Mãe, Jesus desce pelo arco-íris para vir buscar as pessoas que morreram para as levar para o Céu?

Não é difícil imaginarmo-nos a balbuciar quando uma criança nos dispara uma pergunta como esta, seja enquanto a levamos à escola, apressamos o pequeno-almoço ou numa altura mais tranquila. Ao lidar com o desconhecido, o ser humano sempre procurou explicações. As crianças retomam essa procura, através das suas perguntas. O momento da morte de alguém querido é tempo de questões. Há alguma metáfora mágica capaz de acalmar a inquietação? Nem metáfora mágica, nem regra universal.

Sejamos sinceros. A maioria das pessoas tem dificuldade em encarar o mistério da morte. É um tema de que não se fala, e em que não se quer pensar. Um medo inconfessado. No entanto, a morte faz parte da natureza. Aceitar a condição de criatura finita é o primeiro passo para aprender e ajudar a lidar com a morte.

Sendo a morte natural ou abrupta, nunca é possível explicá-la totalmente, dar razões da sua justiça. Por isso, às perguntas difíceis que a criança possa colocar sobre a morte, o melhor não é sempre dar respostas diretas, mas falar-lhe de forma natural, descontraída e verdadeira sobre o pouco que sabemos. Não ter medo de não saber e de dizer que não se sabe.

E o que é que sabemos?

Sabemos que não é o fim. Acreditamos que Jesus morreu e ressuscitou e que esse é o nosso caminho. Quando uma pessoa de quem gostamos morre, sofremos, temos saudades. Mas sabemos uma coisa muito boa. Quem morre entra numa vida nova junto de Deus. Aí experimenta, para sempre, a alegria de ser acolhida por Deus, de Amar e ser Amada. Nesta nova vida, ninguém está sozinho, vive com a família de Deus Pai e de Jesus. Desta família fazem parte todos os que acolheram o convite de Deus para viver com Ele, aqueles de quem se gostou mais e aqueles de quem não se gostou tanto.

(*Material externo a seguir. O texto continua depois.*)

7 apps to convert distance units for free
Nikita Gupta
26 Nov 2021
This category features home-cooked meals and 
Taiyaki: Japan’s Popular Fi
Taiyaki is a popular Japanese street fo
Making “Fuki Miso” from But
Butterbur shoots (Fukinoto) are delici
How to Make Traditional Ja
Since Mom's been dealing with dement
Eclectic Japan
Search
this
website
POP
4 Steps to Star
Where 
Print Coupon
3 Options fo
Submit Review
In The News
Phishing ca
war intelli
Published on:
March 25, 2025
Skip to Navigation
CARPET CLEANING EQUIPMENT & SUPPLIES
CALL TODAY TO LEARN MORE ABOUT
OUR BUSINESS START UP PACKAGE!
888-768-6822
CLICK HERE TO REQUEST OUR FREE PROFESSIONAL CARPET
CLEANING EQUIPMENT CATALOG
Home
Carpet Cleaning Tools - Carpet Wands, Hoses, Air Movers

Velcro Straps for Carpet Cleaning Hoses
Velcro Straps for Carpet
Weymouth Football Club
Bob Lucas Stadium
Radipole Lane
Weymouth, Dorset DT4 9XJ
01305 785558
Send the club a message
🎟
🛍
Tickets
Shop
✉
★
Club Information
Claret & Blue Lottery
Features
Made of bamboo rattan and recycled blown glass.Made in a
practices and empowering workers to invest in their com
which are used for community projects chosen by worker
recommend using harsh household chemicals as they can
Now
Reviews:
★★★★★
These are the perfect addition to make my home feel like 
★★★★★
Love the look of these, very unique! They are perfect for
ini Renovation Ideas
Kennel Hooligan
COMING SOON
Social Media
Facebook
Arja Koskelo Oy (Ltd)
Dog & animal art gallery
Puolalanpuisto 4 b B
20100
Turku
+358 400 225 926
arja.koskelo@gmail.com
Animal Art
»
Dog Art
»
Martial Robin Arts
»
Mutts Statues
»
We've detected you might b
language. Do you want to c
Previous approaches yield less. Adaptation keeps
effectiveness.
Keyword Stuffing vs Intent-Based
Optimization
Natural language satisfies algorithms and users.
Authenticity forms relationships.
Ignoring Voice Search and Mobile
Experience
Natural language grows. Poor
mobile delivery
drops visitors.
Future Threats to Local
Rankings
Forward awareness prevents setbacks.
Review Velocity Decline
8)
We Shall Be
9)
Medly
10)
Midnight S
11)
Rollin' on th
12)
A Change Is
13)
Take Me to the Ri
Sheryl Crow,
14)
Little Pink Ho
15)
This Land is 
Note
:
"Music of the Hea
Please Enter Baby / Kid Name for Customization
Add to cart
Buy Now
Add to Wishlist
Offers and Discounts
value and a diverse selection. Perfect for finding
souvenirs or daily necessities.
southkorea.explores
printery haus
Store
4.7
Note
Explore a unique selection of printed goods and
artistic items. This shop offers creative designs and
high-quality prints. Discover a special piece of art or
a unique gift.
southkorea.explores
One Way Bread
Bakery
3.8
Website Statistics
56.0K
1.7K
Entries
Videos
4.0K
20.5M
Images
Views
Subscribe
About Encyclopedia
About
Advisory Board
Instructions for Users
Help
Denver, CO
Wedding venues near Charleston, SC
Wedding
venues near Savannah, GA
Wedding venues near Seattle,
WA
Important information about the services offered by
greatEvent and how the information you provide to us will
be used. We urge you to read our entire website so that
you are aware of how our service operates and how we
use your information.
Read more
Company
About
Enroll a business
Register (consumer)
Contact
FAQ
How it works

Quando morrem, os nossos familiares e amigos partilham connosco o amor e a alegria que vivem. Nós não os vemos, mas eles estão sempre a ver-nos. Nunca se esquecem de nós. Nós também não nos esquecemos deles e até podemos falar com eles sobre a nossa vida, sobre as coisas boas e más, os momentos mais sérios e os mais divertidos.

Não se deve mascarar a tristeza da criança, ao ponto de não lhe dar a possibilidade de sentir o desgosto. É importante participar do seu sofrimento, chorando com ela e não escondendo a dor que também se sente. No entanto, uma atitude de fé do adulto, aceitando a morte, ajuda a criança a viver com paz este momento.

Também não é bom entrar em grandes dramatismos. O ambiente deve ser sereno, procurando- -se que a vida decorra com toda a naturalidade. À medida que o tempo passa, é bom falar dos que partiram, quando vier a propósito, sem lamechices. Pode-se recordar e celebrar os dias de aniversário, agradecendo as suas vidas.

Não podemos explicar a morte a uma criança. Podemos acompanhá-la e – sem demasiadas palavras – partilhar com ela a esperança.


Domingas Brito e José Maria Brito, s.j.